Credo che questi siano due aspetti decisivi: riuscire a resistere abbastanza a lungo agli attacchi sempre più insidiosi, contrastare il logoramento, cambiare i rapporti di forza non solo nel territorio ma nel paese a partire dalle unità delle lotte, con al centro l’unità e solidarietà delle fabbriche, dei lavoratori e dei settori sociali in lotta.
A questa prospettiva stiamo lavorando dentro il percorso dell’Assemblea Proletaria Anti-capitalista, che i compagni del collettivo conoscono bene e a cui sono anche intervenuti e, per quanto riguarda il sostegno in questa fase difficile, in tutte le realtà operaie in cui siamo presenti, alla Tenaris di Dalmine, Fincantieri Palermo, Acciaierie d’Italia di Taranto e Tessitura Albini di Mottola, il prossimo 11 novembre si terranno iniziative in diverse forme per diffondere solidarietà e sostegno alla lotta della GKN.

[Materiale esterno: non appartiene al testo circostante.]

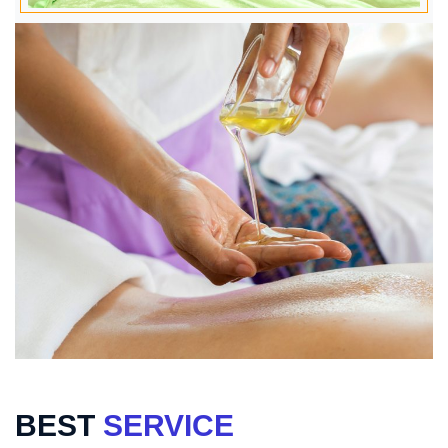
BEST
SERVICE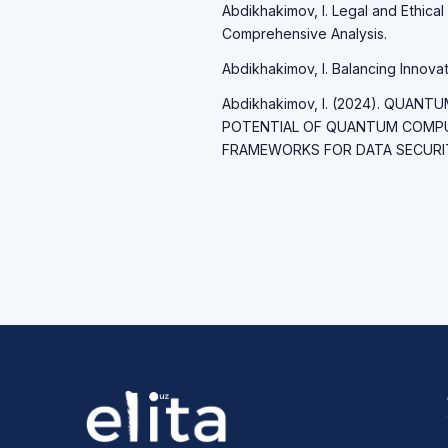
Abdikhakimov, I. Legal and Ethical 
Comprehensive Analysis.
Abdikhakimov, I. Balancing Innovati
Abdikhakimov, I. (2024). QUAN
POTENTIAL OF QUANTUM COMP
FRAMEWORKS FOR DATA SECURITY.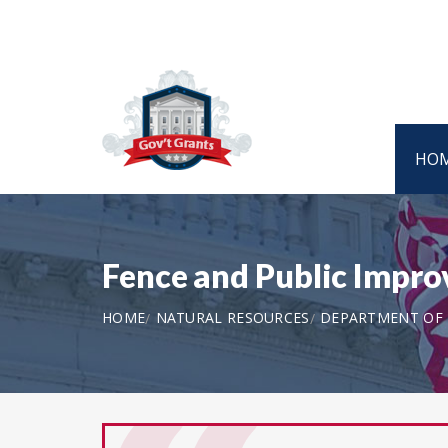
HO
Fence and Public Imp
HOME
NATURAL RESOURCES
DEPARTMENT OF T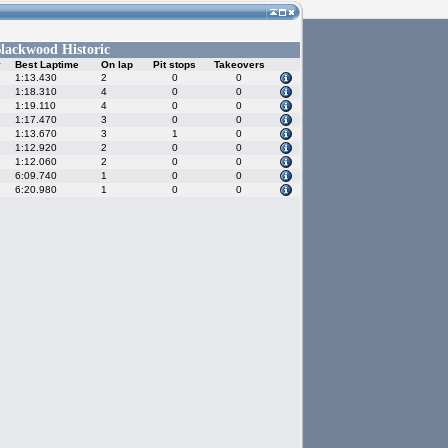
lackwood Historic
y
Best Laptime
On lap
Pit stops
Takeovers
1:13.430
2
0
0
1:18.310
4
0
0
1:19.110
4
0
0
1:17.470
3
0
0
1:13.670
3
1
0
1:12.920
2
0
0
1:12.060
2
0
0
6:09.740
1
0
0
6:20.980
1
0
0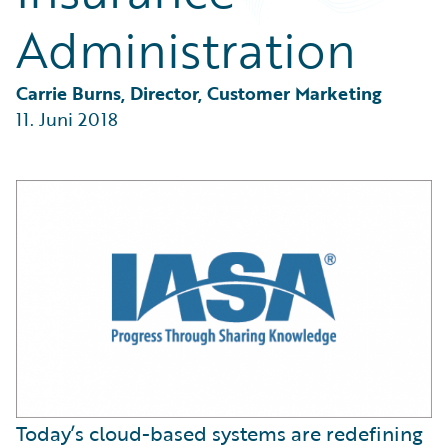
Partner Perspective
Administration
Technology
Trends
Carrie Burns, Director, Customer Marketing
11. Juni 2018
Today’s cloud-based systems are redefining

Chiudo riprendendo l’ultima frase dell’introduzione: più che un seme che, sotterrato, poi germogli, l’augurio che dobbiamo farci e il seme della lotta operaia dalla GKN si diffonda che sia masticato e dia linfa e nuova forza perché altri fuochi si accendano.
CPA
Il percorso fatto, la convergenza che abbiamo sviluppato insieme è stato importante e di strada ne abbiano fatta tanta insieme. La repressione e gli attacchi del padrone non ci devono sorprendere, li conosciamo e affrontiamo da sempre. Dobbiamo essere pronti a resistere ancora.
Conclusioni
Venerdì ci siamo detti che avevano approntato tutto per vincere loro qualsiasi cosa facessimo noi. Ovviamente avrebbero vinto subito se avessimo ceduto allo sgombero del presidio e dei macchinari, avrebbero cercato di vincere invocando il “ripristino della legalità” e dell’agibilità della fabbrica e non sappiamo ancora se troveranno qualche magistrato che dia corso a queste richieste e si unisca ai loro attacchi.
Quel che sappiamo è che ad ogni passaggio della vertenza e della lotta, i licenziamenti, il ricorso legale, i vari al ministero, noi continuavamo ed estendevamo la lotta e il fronte ma perdevamo compagni e colleghi, prima 420, poi 380, 340, 320…
Ad ogni passaggio in qualche misura vincono, anche se noi avevamo previsto e denunciato tutto in anticipo, c’erano colleghi e compagni che non ci dicevano “avete visto giusto” ma si andavano a cercare un altro lavoro.
E adesso la sospensione degli stipendi è un’arma ancora più insidiosa, l’attacco finale per trasformare la stanchezza in fame.
Serve perciò una svolta creativa, rimettersi al lavoro e darci reddito prima possibile.
Alle loro accuse rispondiamo che la fabbrica è più che agibile, è aperta. È agibile e aperta a chiunque voglia darle continuità e futuro pubblico e socialmente integrato.
Continueremo la convergenza, il percorso importante delle manifestazioni di Bologna e Napoli.
Continueremo la vertenza.
Ci concentriamo sul mutualismo conflittuale, che è qualcosa che non serve solo alle fabbriche in crisi o sotto chiusura, quando c’è crisi la sua necessità è più evidente ma è qualcosa che avremmo dovuto fare prima.
Infine voglio sottolineare che il collettivo aderisce e sostiene la campagna “Non paghiamo”. In questi anni abbiamo visto uno spaventoso aumento della povertà assoluta, per non parlare della povertà relativa. È la nostra gente che abbiamo visto impoverirsi, la nostra gente che abbiamo visto affrontare la povertà da soli. Questo non deve più essere così: la fabbrica deve adottare la comunità e la comunità deve adottare la fabbrica.
In proposito, colgo l’occasione per salutare compagni del SiCobas, che sono presenti, anche se non sono intervenuti, le lotte che conducono nel nostro stesso territorio sono parte della comunità in lotta che vogliamo continuare a difendere e con cui convergere.